Dari kelompok inilah yang ada di balik serangkaian kerusuhan, kekacauan dan kekerasan di Surakarta, di mana bupati-bupati di Daerah Istimewa Surakarta yang masih kerabat keraton diturunkan oleh massa. Bayangan revolusi sosial di Sumatra Timur yang merenggut banyak sekali bangsawan Melayu, membayang di Surakarta. Pemerintah RI akhirnya turun tangan dan mengirimkan pasukan untuk menjaga Keraton Surakarta. Kemudian, pemerintah RI menindaklanjuti situasi yang tak terkendali dengan mengeluarkan beleid pembentukan Karesidenan Surakarta dan Kotamadya Surakarta. Daerah Istimewa Surakarta pun berakhir dengan tragis. Berbagai rangkaian kerusuhan dan kekerasan sosial pelan tapi pasti, membuat proses delegitimasi Keraton Surakarta berjalan lebih cepat. Hal lain yang membuat cepatnya delegitimasi itu adalah keberadaan Surakarta sebagai salah satu daerah yang paling riuh dan bergolak sepanjang periode pergerakan nasional.
Kepentingan Siapa?
Perlu diketahui, bahwa konsep DIS sangat berbeda dengan konsep pemekaran daerah sebagaimana telah diatur dalam Peraturan Pemerintah Nomor 78 Tahun 2007 tentang Tata Cara Pembentukan, Penghapusan dan Penggabungan Daerah. Status DIS ini berbeda dengan beberapa daerah keistimewaan yang lain seperti DIY dan DI Aceh. Kalau di DIY, raja atau pemimpin kerajaan juga merupakan kepala daerah. Berbeda dengan konsep DIS, karena kepala daerah tetap dipilih dari masyarakat, jadi ada dua kepemimpinan yang akan mengatur jalannya pemerintahan DIS.

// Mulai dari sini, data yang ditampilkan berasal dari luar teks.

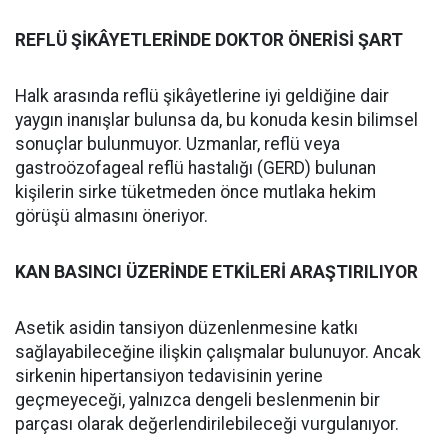
REFLÜ ŞİKÂYETLERİNDE DOKTOR ÖNERİSİ ŞART
Halk arasında reflü şikâyetlerine iyi geldiğine dair
yaygın inanışlar bulunsa da, bu konuda kesin bilimsel
sonuçlar bulunmuyor. Uzmanlar, reflü veya
gastroözofageal reflü hastalığı (GERD) bulunan
kişilerin sirke tüketmeden önce mutlaka hekim
görüşü almasını öneriyor.
KAN BASINCI ÜZERİNDE ETKİLERİ ARAŞTIRILIYOR
Asetik asidin tansiyon düzenlenmesine katkı
sağlayabileceğine ilişkin çalışmalar bulunuyor. Ancak
sirkenin hipertansiyon tedavisinin yerine
geçmeyeceği, yalnızca dengeli beslenmenin bir
parçası olarak değerlendirilebileceği vurgulanıyor.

Namun kalau Kota Surakarta menjadi daerah istimewa, maka seluruh anggaran ditanggung oleh daerah sendiri atau dengan kata lain harus mandiri secara penuh. Dalam kenyataannya, memang tidak mudah merealisasikan pembentukan DIS karena banyak anggota masyarakat yang mempertanyakan dan bersikap skeptis. Salah satu sikap skeptis yang diutarakan adalah tidak tersedianya sumber daya alam yang dimiliki oleh wilayah di eks Karesidenan Surakarta.
Rasa-rasanya pendapat semacam itu sangat naif, khususnya apabila kita berbicara dalam era globalisasi. Singapura tidak pernah memiliki sumber daya alam tetapi perekonomiannya sangat kuat. Bukankah hanya masyarakat primitif saja yang mengandalkan hidupnya dari alam?
Dalam dunia yang serba cepat dan modern seperti sekarang ini, keberhasilan sebuah masyarakat atau bangsa sangat ditentukan pada kualitas sumber daya manusia (SDM), bukan pada sumber daya alam. Munculnya feodalisme juga menjadi kekhawatiran tersendiri atas wacana pembentukan DIS. Pendapat seperti ini pun rasanya naif karena pada dasarnya masyarakat di wilayah eks Karesidenan Surakarta bukanlah masyarakat yang bodoh dan tidak memahami persoalan yang sedang terjadi. Masyarakat akan tahu apakah pembentukan DIS ini demi kepentingan rakyat atau elite politik.
Persoalan yang terbesar menurut penulis, adalah kekhawatiran apabila agenda pembentukan Provinsi Surakarta jatuh ke tangan petualang-petualang politik, akademisi oportunis, dan tokoh masyarakat abal-abal, dan hal inilah yang harus dihindari dan selalu diawasi oleh seluruh elemen yang ada dalam masyarakat. Agenda ini harus benar-benar berada di tangan masyarakat yang mewakilkan pada kelompok yang memahami kondisi riil wilayah ini, memiliki visi dan misi, kredibel dan di atas segalanya adalah demi kesejahteraan rakyat. Apabila itu tidak terjadi, maka pembentukan DIS akan melahirkan persoalan baru yakni pertarungan kekuasaan. Bukankah Surakarta mewarisi tradisi Kesultanan Mataram yang sarat dengan persoalan perebutan kekuasaan? Selama ini pun bangsa Indonesia selalu menjadi bangsa yang terlambat dan puas dengan apa yang didapat, tanpa pernah melakukan persiapan yang matang untuk menghadapi masa depan. Hanya masyarakat Surakarta dan sekitarnya yang bisa menjawab agenda pembentukan DIS ini, apakah akan dilanjutkan atau hanya menjadi retorika belaka.